House debates

Wednesday, 22 March 2017

Adjournment

Income Inequality

7:45 pm

Photo of Andrew GilesAndrew Giles (Scullin, Australian Labor Party) Share this | | Hansard source

Increasing inequality is driving so many of the challenges that Australians face and Australia faces as an economy, but the Turnbull government cannot even say the word, much less take meaningful action. In fact, if you plug in inequality and the Treasurer's name into Hansard for this parliament you will get no results—not a single result. If you were minded to do the same with the Prime Minister—and I do not encourage anyone else to do so; I have gone through that—you will find he has said the word on one occasion in this parliament. This is far from good enough, when we are more unequal as a society than at any time since the Great Depression.

We have a deeply ideological government here which is determined to divide Australians. Sometimes this is explicit—just look at the behaviour of the minister for immigration, openly fanning the flames of racial division. But it is also insidious, promoting an approach to managing our economy in the interests of the few and not the many. This carries consequences beyond the simply economic; it is breeding resentment and alienation as well as compounding the anxieties for too many who are just getting by. Inequality separates Australians from one another, and increasingly this separation is physical, especially in our major cities. The boom in housing prices is helping drive this, as well as increasing wealth inequality. This is a phenomenon that was massively exacerbated by the election of the coalition government under the then leader the member for Warringah, but it has not changed with his replacement, after Labor through the global financial crisis managed to put brakes on the growth of inequality.
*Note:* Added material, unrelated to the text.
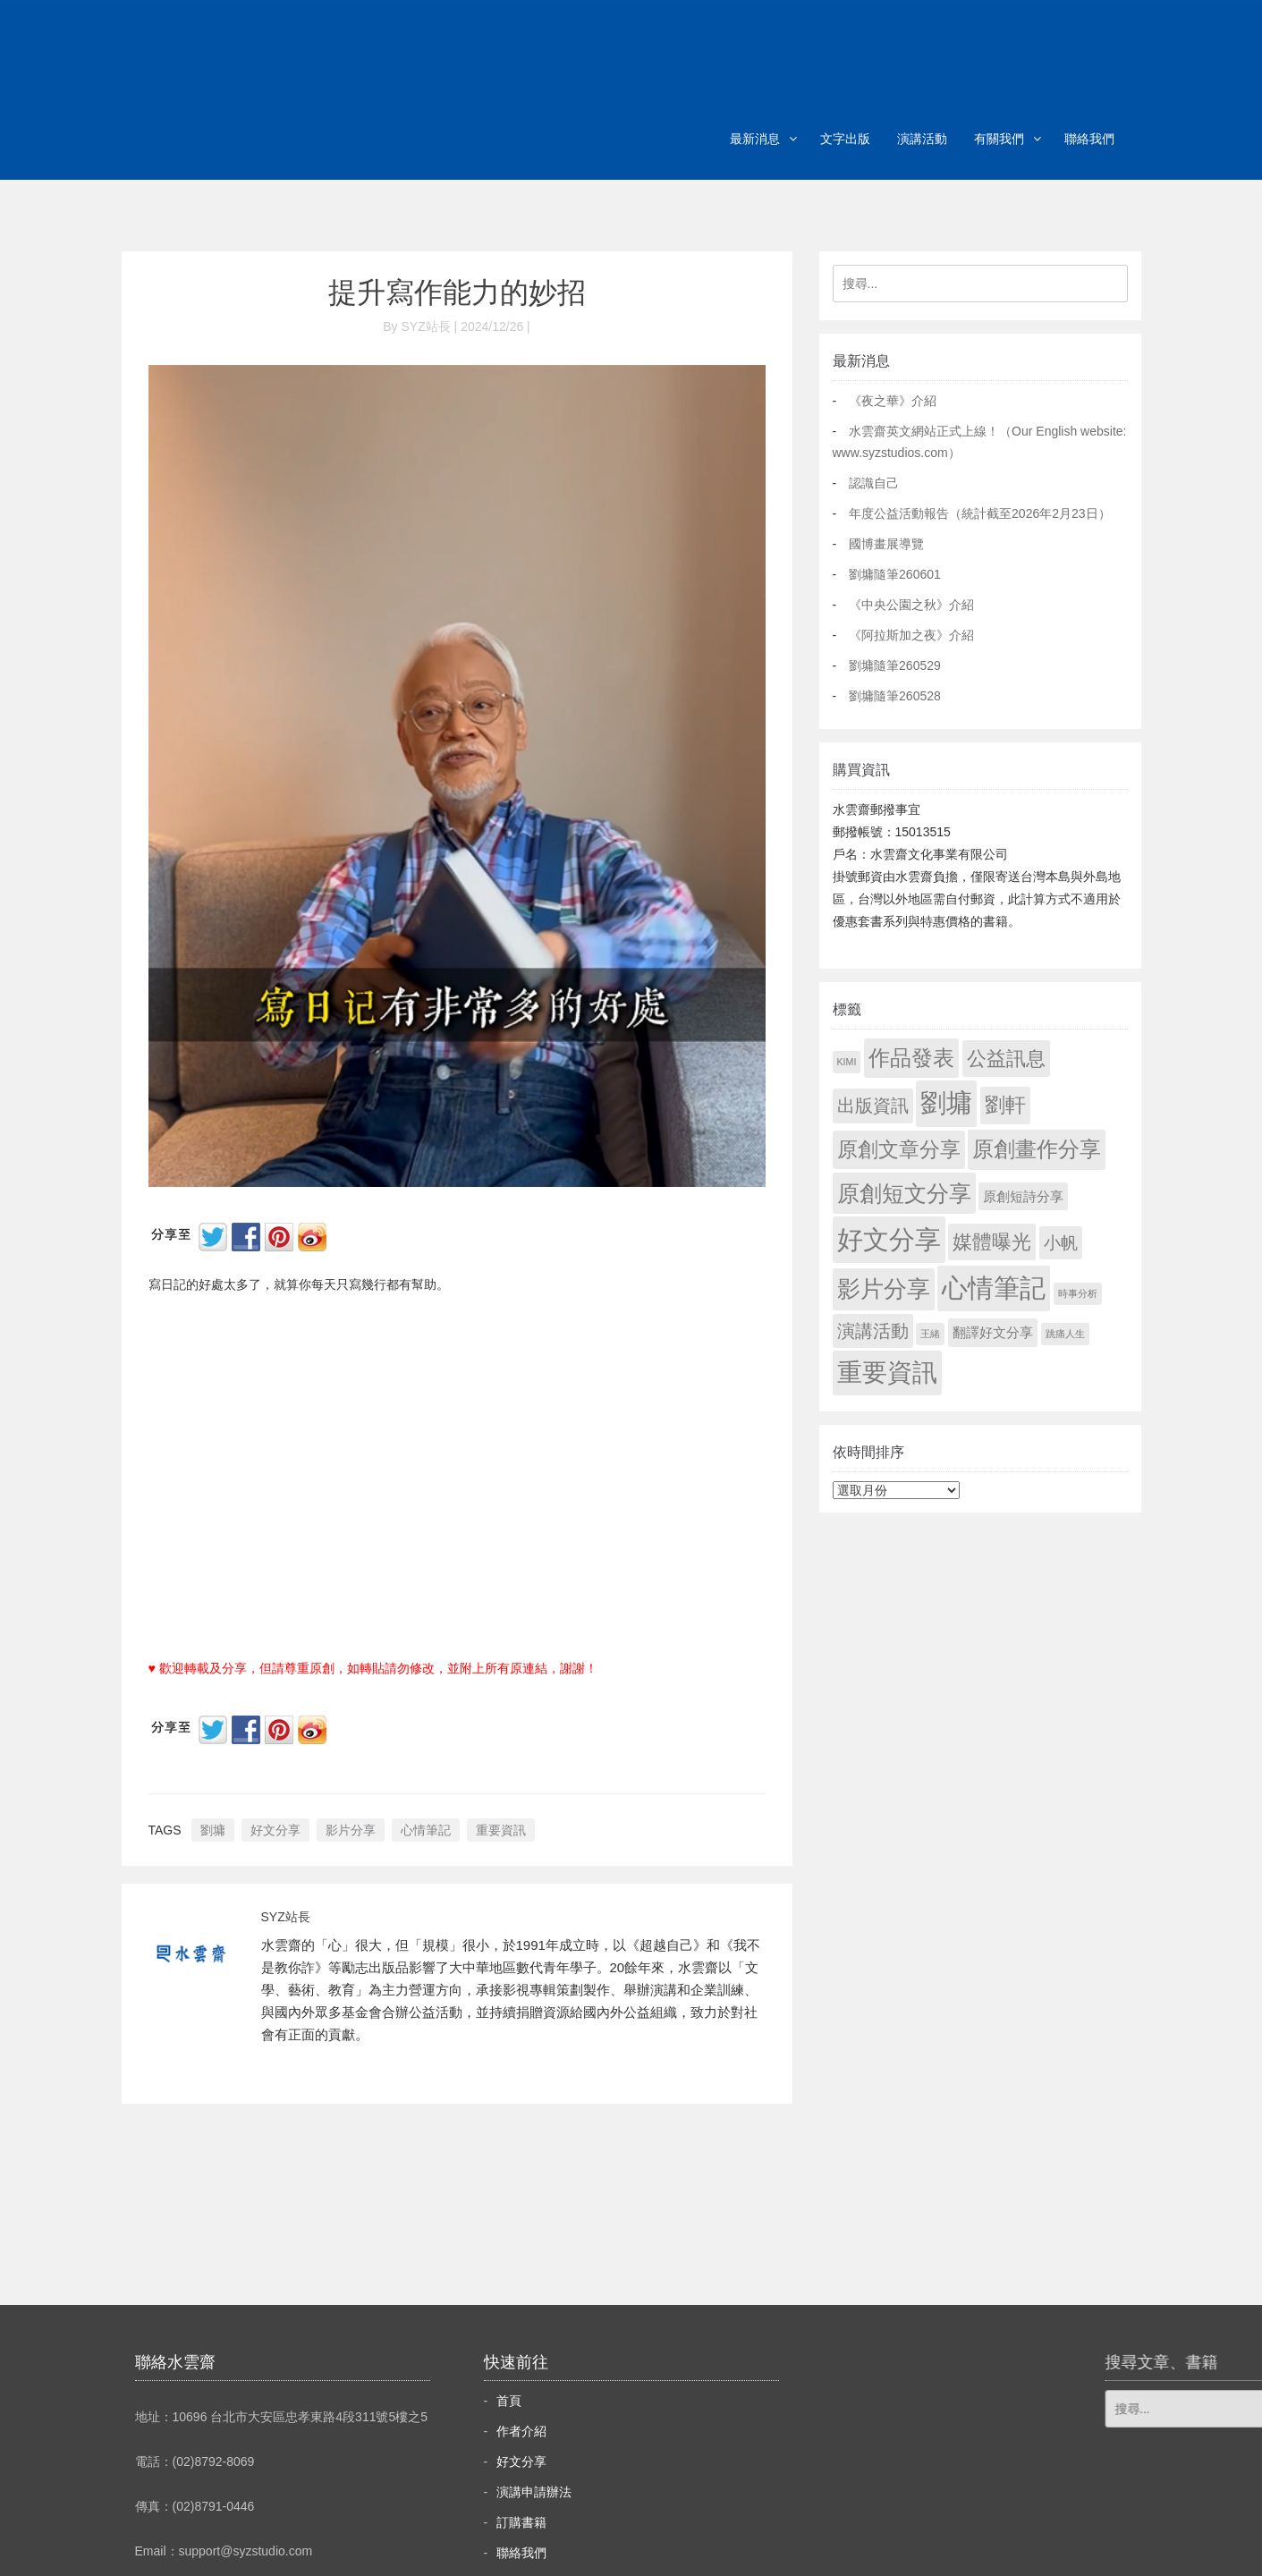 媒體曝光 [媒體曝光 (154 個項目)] (992, 1242)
On this side of the House we remember that it was in 2014 that the then employment minister said Australia was in danger of facing a wages explosion. How did that turn out? At the time, wages growth was well below average. Since then, as we on this side of the House know and recognise as a challenge to deal with, workers have experienced record-low wage growth. Yet, still the attack on working people continues. The Treasurer talks about wages growth. He does so while endorsing penalty rate cuts that will lower wages for hundreds of thousands of hardworking people—as just one example of many. The election slogan of 'jobs and growth' has been exposed as empty words, with further downward revisions of growth prospects just revealed and a labour market that is simply not working for workers.

Philip Lowe recently put it this way to the Australia-Canada Economic Leadership Forum. He suggested that our challenge is not so much slower growth alone but 'the distribution of that growth because technology and trade created very strong returns for that part of the population that benefits.' And so it is exciting times for the PM's neighbours, but not so for most Australians, who are feeling the effects of slow wage growth, underemployment or insecure employment, compounded by this housing affordability crisis.
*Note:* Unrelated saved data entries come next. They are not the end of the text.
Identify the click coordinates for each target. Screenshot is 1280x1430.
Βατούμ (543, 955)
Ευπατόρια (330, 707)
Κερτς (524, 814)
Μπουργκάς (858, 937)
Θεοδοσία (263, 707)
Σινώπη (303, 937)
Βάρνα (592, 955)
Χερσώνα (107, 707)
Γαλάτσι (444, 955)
In this context, what is the government's response? Welfare cuts, watering down the Racial Discrimination Act and stripping penalty rates—it is no response at all. The coalition have no plans to reduce inequality in Australia, and that is why the Prime Minister and his Treasurer are so scared of even saying the word. They are not engaging with the challenges of the changing world of work. When it comes to housing affordability, they are increasing the problem. Not only do they have no plan to ensure housing can be affordable to all Australians but the Minister for Urban Infrastructure has specifically said that he thinks people should have other things to think about—18C, perhaps? The absolute disdain he and other members of this government have for everyday Australians' struggle to own a home could not be more clear.
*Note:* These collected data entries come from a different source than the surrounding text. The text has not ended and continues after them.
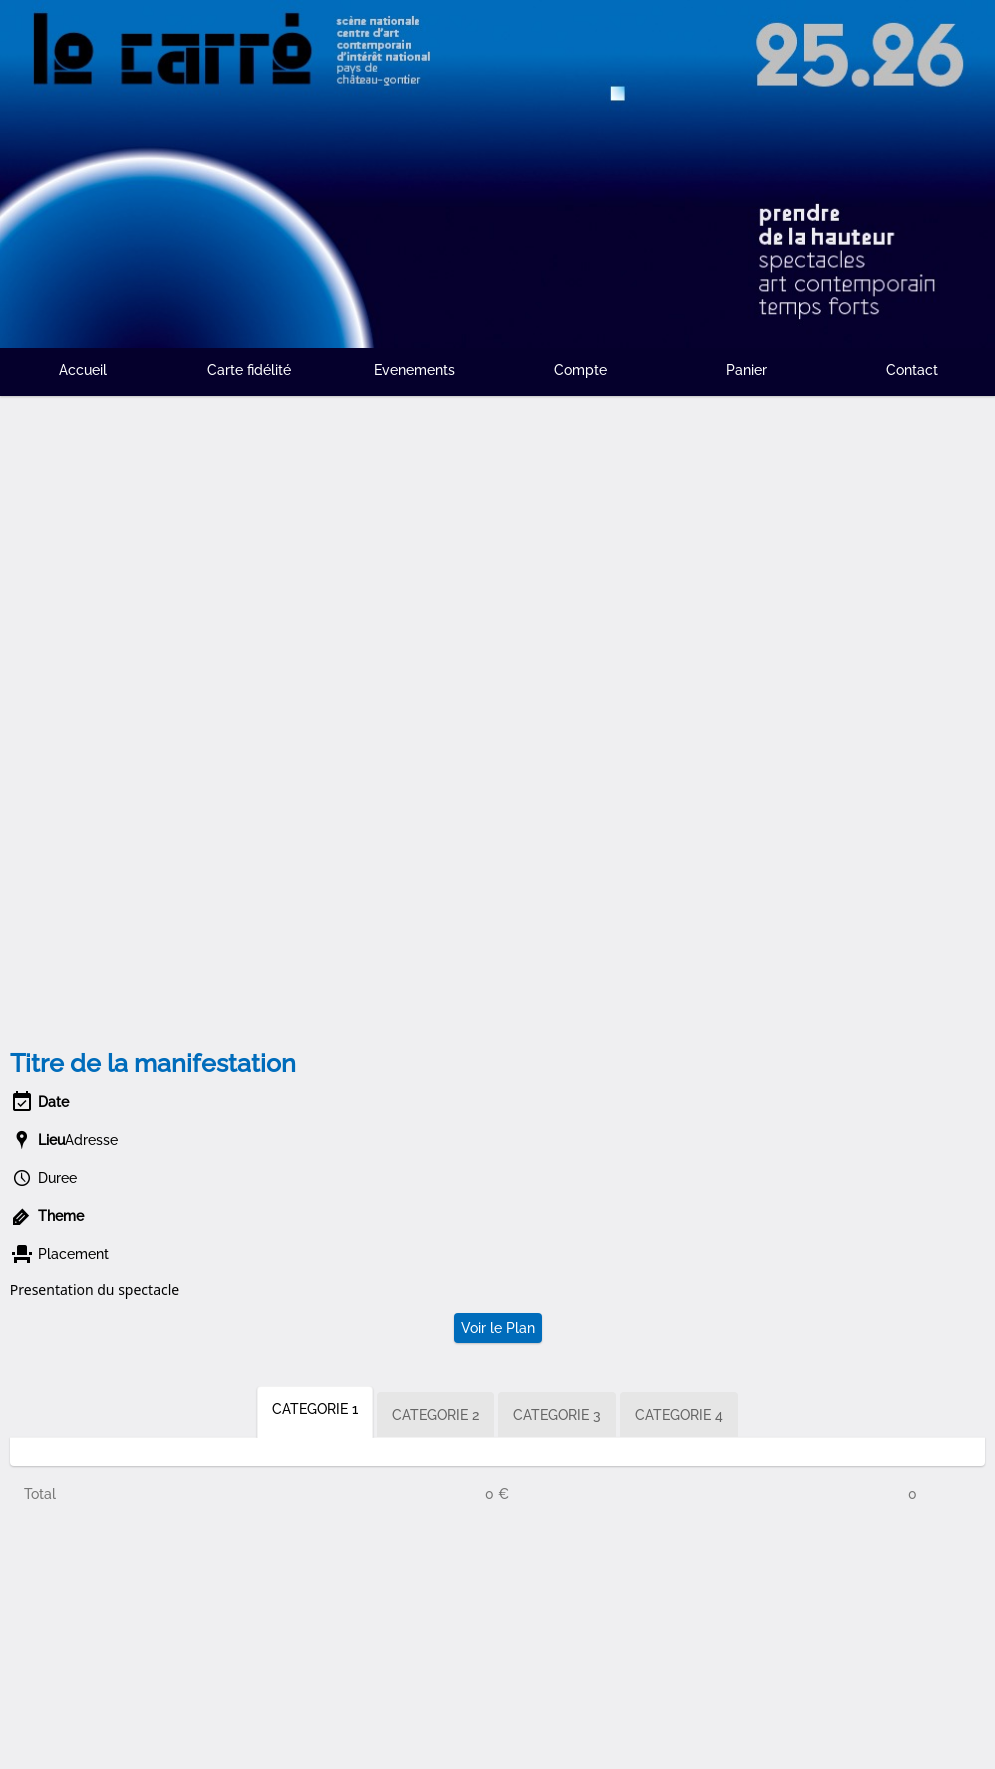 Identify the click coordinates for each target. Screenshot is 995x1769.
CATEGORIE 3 (557, 1415)
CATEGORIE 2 (435, 1415)
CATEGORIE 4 (679, 1415)
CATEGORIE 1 (315, 1409)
A recent study released by the OECD has shown that the decline of labour share across the OECD is particularly pronounced in Australia. We are seeing a significant decline in the ratio of median to average wages, driven by large increases at the top. This is a problem we must get serious about solving. It presents profound challenges. It requires a complex, nuanced and multifaceted response, but the Turnbull government have one answer to this problem: corporate tax cuts that will trickle down. This is absolutely the wrong decision. What we need are investments in productive infrastructure and in people, especially through education, like supporting needs-based funding of schools education and reversing the cuts to higher education.

This debate about inequality is ultimately a debate about how we see ourselves. It is not just about spreadsheet analysis. It raises profound moral questions which Labor is engaging with. But it is also an instrumental challenge, because we recognise that securing decent economic growth rests on putting brakes on inequality and taking seriously the concerns of ordinary Australians.